Construction and validation of a SLERGs-based signature
We used univariate Cox regression analysis to identify the DEUPRRGs closely correlated with the overall survival of BLCA patients. Eleven DEUPRRGs were selected for subsequent analyses (p < 0.05) (Fig. 4).We successfully constructed a prognostic model consisting of 7 DEUPRGs (CALR, CRYAB, DNAJB4, KDELR3, CREB3L3, HSPB6, and FBXO6) by performing LASSO Cox regression analysis based on the 11 candidate genes.
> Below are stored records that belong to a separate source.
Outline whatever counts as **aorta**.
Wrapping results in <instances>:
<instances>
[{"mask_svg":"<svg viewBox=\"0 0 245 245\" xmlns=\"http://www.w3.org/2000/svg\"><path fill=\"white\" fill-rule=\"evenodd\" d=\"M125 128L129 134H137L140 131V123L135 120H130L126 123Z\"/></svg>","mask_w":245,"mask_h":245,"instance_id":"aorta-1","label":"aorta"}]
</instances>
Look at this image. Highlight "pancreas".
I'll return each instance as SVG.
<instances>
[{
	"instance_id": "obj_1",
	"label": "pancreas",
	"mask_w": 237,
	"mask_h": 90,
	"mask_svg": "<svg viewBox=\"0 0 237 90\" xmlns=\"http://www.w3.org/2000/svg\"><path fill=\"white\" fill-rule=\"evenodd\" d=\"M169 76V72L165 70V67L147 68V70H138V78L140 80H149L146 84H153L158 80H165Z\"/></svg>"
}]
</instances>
The risk score was calculated as follows: Risk Score = CALR expression × 0.3265 + DNAJB4 expression × 0.2036 + CRYAB expression × 0.0609 + KDELR3 expression × 0.0715 − CREB3L3 expression × 0.5633 − FBXO6 expression × 0.3616 + HSPB6 expression × 0.0096. BLCA patients were classified into high- and low-risk groups based on the median risk score. The Kaplan–Meier curves showed that patients in the low-risk group had better outcomes than those in the high-risk group (Fig. 5A). The area under the ROC (AUC) curve value of the constructed model was 0.710 at 5 years (Fig. 5D). The survival status of each patient was represented on dot plots, which showed that patients in the low-risk group had more favorable outcomes than those in the high-risk group (Fig. 5B). Figure 5C indicates that the high-risk group highly expressed CRYAB, DNAJB4, HSPB6, KDELR3, and CALR, while the low-risk group highly expressed FBXO6 and CREB3L3. We also verified the prognostic capacity of this prognostic signature in the Gene Expression Omnibus (GEO) dataset, showing consistent results between GEO dataset and TCGA dataset (Fig. 5E, F, H). These results indicated acceptable performance of the prognostic signature.
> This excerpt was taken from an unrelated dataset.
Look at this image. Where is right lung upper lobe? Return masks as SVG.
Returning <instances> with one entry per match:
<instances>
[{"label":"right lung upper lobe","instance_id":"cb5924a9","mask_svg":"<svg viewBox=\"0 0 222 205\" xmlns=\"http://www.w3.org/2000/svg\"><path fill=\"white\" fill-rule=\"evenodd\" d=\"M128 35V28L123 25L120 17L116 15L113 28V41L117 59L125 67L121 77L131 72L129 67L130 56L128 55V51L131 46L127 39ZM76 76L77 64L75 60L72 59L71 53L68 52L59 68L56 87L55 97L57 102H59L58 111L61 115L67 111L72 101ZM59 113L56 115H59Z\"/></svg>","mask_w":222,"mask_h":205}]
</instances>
Construction of a nomogram
Univariate and multivariate Cox proportional hazard models were performed to identify the prognostic variables. Based on the univariate analysis, age (HR 1.037; 95% CI 1.020–1.055; p < 0.001), TNM stage (HR 1.783; 95% CI 1.440–2.207; p < 0 0.001), T stage (HR 1.569; 95% CI 1.233–1.998; p < 0 0.001), N stage (HR 1.548; 95% CI 1.317–1.819; p < 0.001), and risk score (HR 3.556; 95% CI 2.315–5.462; p < 0.001) were believed to be related to unfavorable outcomes (Fig. 6A). In the multivariate analysis, age (HR 1.034; 95% CI 1.016–1.052; p < 0.001) and risk score (HR 2.724; 95% CI 1.751–4.238; p < 0.001) could serve as independent prognostic factors (Fig. 6B). To further predict the outcomes of BLCA patients, we constructed a nomogram consisting of the risk score and age. The nomogram predicted the 3- and 5-year survival rates of patients with BLCA (Fig. 7A). The calibration curve showed that the actual patient outcomes were in keeping with the predicted outcomes (Fig. 7B, C). The C index of the nomogram was 0.645, which indicated the definite predictive ability of the nomogram.
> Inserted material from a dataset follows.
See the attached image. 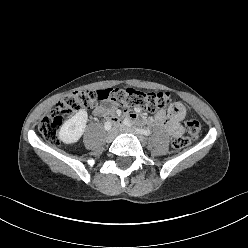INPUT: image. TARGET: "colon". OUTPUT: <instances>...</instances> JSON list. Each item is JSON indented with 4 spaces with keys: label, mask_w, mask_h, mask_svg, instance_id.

The correlation between the prognostic signature and clinical characteristics
We also explored the relationship between the prognostic signature and clinical characteristics. The results showed that the elevated risk score was closely correlated with several inferior clinical characteristics (TNM stage, T stage, N stage, and grade) (Fig. 8A, B). With an increase in risk score, the expression levels of CALR, CRYAB, DNAJB4, KDELR3, and HSPB6 were increased, while the expression levels of FBXO6 and CREB3L3 were decreased. In addition, the elevated expressions of CALR, CRYAB, DNAJB4, KDELR3, and HSPB6 were associated with inferior clinical characteristics, while the under-expressions of FBXO6 and CREB3L3 were associated with superior clinical characteristics. Furthermore, the signature was related to unfavorable prognosis in certain subgroups stratified by sex (male or female), age (> 65 years) or (≤ 65 years), N stage (N0), TNM stage (I-II) or (III-IV), grade (high), and T stage (T3-T4) (Fig. 9). However, the signature showed no differences in other subgroups of N stage (N1–N2–N3), grade (low), and T stage (T1–T2).
GSEA
We performed GSEA to explore the signaling pathways that might be closely enriched among two groups. The results of GSEA indicated that focal adhesion, dilated cardiomyopathy, ECM receptor interaction, TGF-β signaling pathway, GAP junction, pathway in cancer, calcium signaling pathway, MAPK signaling pathway, chemokine signaling pathway, GnRH signaling pathway, and hedgehog signaling pathway were mainly enriched in high-risk group (Fig. 10A). In contrast, oxidative phosphorylation, retinol metabolism, fatty acid metabolism, linoleic acid metabolism, tyrosine metabolism, PPAR signaling pathway, and Parkinson's disease were mainly enriched in low-risk group (Fig. 10B).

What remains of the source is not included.